Pertama, Singo Edan akan melawan Madura United, 7 April nanti. Empat hari berselang, mereka akan melawan Persebaya Surabaya. Setelah itu, musim ini akan ditutup dengan melawan Bhayangkara FC pada 15 April.
Mengenai tantangan tersebut, para pemain Arema FC mengaku siap. Mereka bertekad untuk bisa menutup musim ini dengan sebaik mungkin. ”Pertandingan sisa harus dijalani dengan maksimal. Sebagai modal untuk menatap musim depan,” jelas center back Arema FC Joko Susilo.

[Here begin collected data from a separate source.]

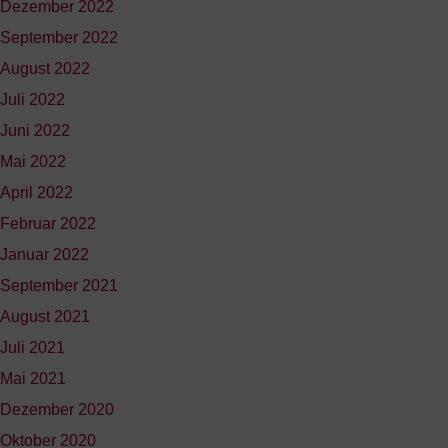
Dezember 2022
September 2022
August 2022
Juli 2022
Juni 2022
Mai 2022
April 2022
Februar 2022
Januar 2022
September 2021
August 2021
Juli 2021
Mai 2021
Dezember 2020
Oktober 2020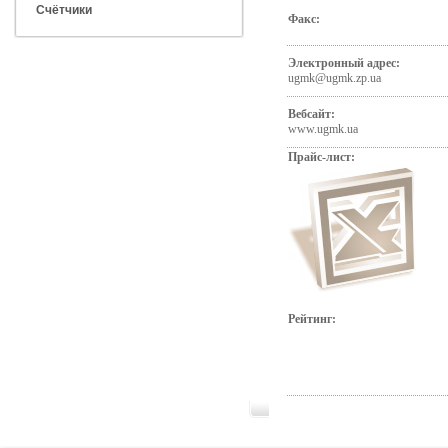
Счётчики
Факс:
Электронный адрес:
ugmk@ugmk.zp.ua
Вебсайт:
www.ugmk.ua
Прайс-лист:
Рейтинг: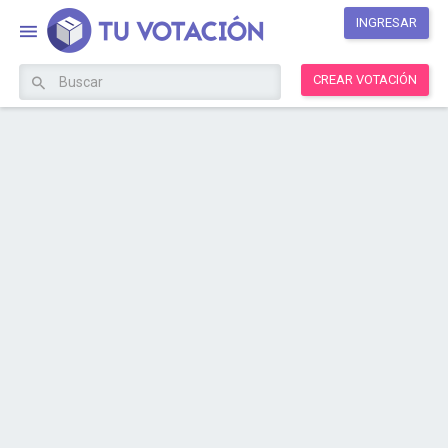
INGRESAR
CREAR VOTACIÓN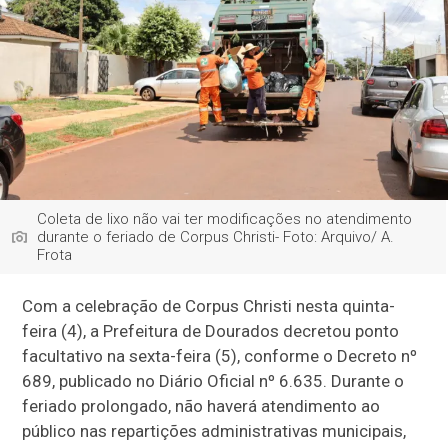
Coleta de lixo não vai ter modificações no atendimento
durante o feriado de Corpus Christi- Foto: Arquivo/ A.
Frota
Com a celebração de Corpus Christi nesta quinta-
feira (4), a Prefeitura de Dourados decretou ponto
facultativo na sexta-feira (5), conforme o Decreto nº
689, publicado no Diário Oficial nº 6.635. Durante o
feriado prolongado, não haverá atendimento ao
público nas repartições administrativas municipais,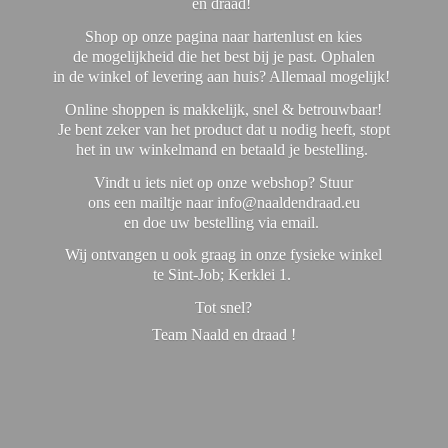
en draad!
Shop op onze pagina naar hartenlust en kies
de mogelijkheid die het best bij je past. Ophalen
in de winkel of levering aan huis? Allemaal mogelijk!
Online shoppen is makkelijk, snel & betrouwbaar!
Je bent zeker van het product dat u nodig heeft, stopt
het in uw winkelmand en betaald je bestelling.
Vindt u iets niet op onze webshop? Stuur
ons een mailtje naar info@naaldendraad.eu
en doe uw bestelling via email.
Wij ontvangen u ook graag in onze fysieke winkel
te Sint-Job; Kerklei 1.
Tot snel?
Team Naald en
draad !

Dia percaya bila timnya banyak mendapatkan hasil positif, itu akan membuat pemain lebih bersemangat lagi. ”Karena umumnya di setiap tiga poin yang didapatkan, akan muncul sebuah kepercayaan diri,” tambah mantan pemain PSMS Medan itu.
Selain dihadapkan dengan tantangan dari kubu lawan, Singo Edan juga akan berada dalam bayang-bayang rekor minor. Statistik mereka saat berstatus tim tamu di musim ini tak begitu cemerlang. Tercatat, dari 14 kekalahan yang dirasakan sejauh ini, 7 di antaranya dirasakan saat mereka berstatus sebagai tim tamu.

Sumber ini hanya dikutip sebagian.